Fa riferimento alla cultura dello scarto tanto denunciata da Francesco in questi dodici anni?

«È una deriva culturale fortissima».

Che fare?

«Nella Chiesa si devono sviluppare due elementi: la parola da una parte e dall'altra la “normalità” pastorale. Esiste però un modulo per testimoniare anche in condizioni particolari. Ricordo un sacerdote amico che nonostante la grave malattia che lo aveva colpito – non poteva fare quasi più nulla - trasmetteva alla sua piccola comunità la grande potenza della fede. Si affidava a Dio e proprio questa forza veniva recepita immediatamente. È stato un gran bell'esempio. Il silenzio, dunque, non è mai un limite. E poi non va dimenticato che la figura del Papa è anche un simbolo».

Quindi Francesco si farà sentire con i messaggi scritti come già del resto in questo periodo sta facendo...

«Guardi che non conta il numero di parole. Prendiamo la forza della poesia. Ci sono spazi bianchi che allargano il significato, evocano, fanno affiorare concetti, si intrecciano con la memoria e sono immediati da recepire».

Quale è il personaggio biblico che maggiormente incarna il “silenzio” come immagine metaforica?

«Beh io direi che forse, la figura più fondamentale, è Cristo. Se entriamo all'interno di tutta la Passione vediamo che parla pochissimo. Una delle rare frasi pronunciate è rivolta a Giuda. “Amico per questo sei qui”. In greco sono solo due le parole dietro le quali si squarcia un destino, un mondo, una visione. In quel passaggio brevissimo c'è tutto il tradimento con le sue conseguenze. Oppure anche un altro passo del Vangelo quando Gesù è sulla croce. “Dio mio, Dio mio, perché mi hai abbandonato”. In questa breve locuzione è circoscritto il silenzio di Dio».

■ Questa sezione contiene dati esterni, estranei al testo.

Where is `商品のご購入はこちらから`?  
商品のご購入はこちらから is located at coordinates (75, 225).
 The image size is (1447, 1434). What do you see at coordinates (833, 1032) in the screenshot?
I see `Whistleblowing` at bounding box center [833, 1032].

Come potrebbe ora gestire dal punto di vista organizzativo il Giubileo, la Pasqua?

«Non sarebbe la prima esperienza del genere perché Giovanni Paolo II ha esercitato il ministero con tanti limiti. Ricordiamoci di quando andò alla finestra per dare la benedizione e voleva dire qualcosa alla folla ma non vi riusciva per via del Parkinson. Furono i suoi gesti a parlare per lui. Francesco ora è in convalescenza e saranno i medici a suggerirgli quando potrà riprendere un ritmo di normalità senza affaticarsi. Benché già da adesso egli può fare tantissimo».

In attesa che le terapie alle quali si sottopone a Santa Marta facciano effetto non c'è anche l'elemento simbolico nella figura del Papa a trasmettere unità?

«Certamente! Noi siamo abituati a un simbolo di unità benché vi sia anche un simbolo di contraddizione: si può essere critici e pure questo aspetto fa parte della forza simbolica a stimolare reazioni».